Excerpts from a dataset
----------

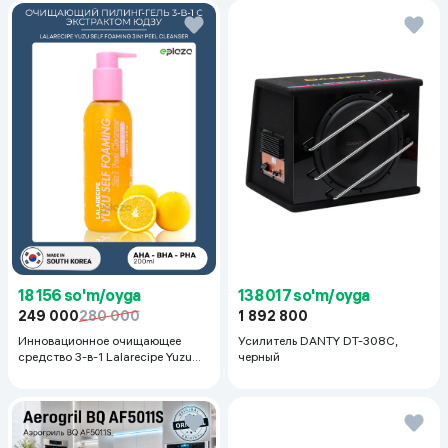
18 156 so'm/oyga
138 017 so'm/oyga
249 000
280 000
1 892 800
Инновационное очищающее
Усилитель DANTY DT-308C,
средство 3-в-1 Lalarecipe Yuzu
черный
Self Foaming 3in1 Peel Cleanser,
200 мл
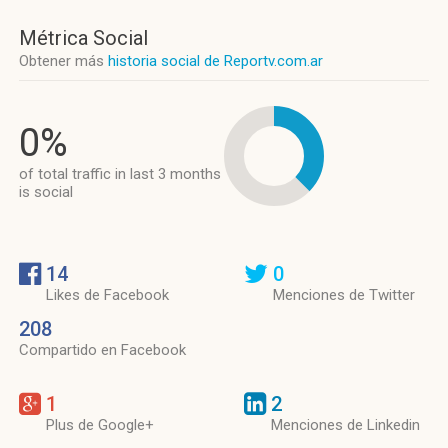
Métrica Social
Obtener más
historia social de Reportv.com.ar
0%
of total traffic in last 3 months
is social
14
0
Likes de Facebook
Menciones de Twitter
208
Compartido en Facebook
1
2
Plus de Google+
Menciones de Linkedin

----------

Retype all entries exactly; omit pictures.

_Solution below_:
18 156 so'm/oyga
138 017 so'm/oyga
249 000
280 000
1 892 800
Инновационное очищающее
Усилитель DANTY DT-308C,
средство 3-в-1 Lalarecipe Yuzu
черный
Self Foaming 3in1 Peel Cleanser,
200 мл
Métrica Social
Obtener más
historia social de Reportv.com.ar
0%
of total traffic in last 3 months
is social
14
0
Likes de Facebook
Menciones de Twitter
208
Compartido en Facebook
1
2
Plus de Google+
Menciones de Linkedin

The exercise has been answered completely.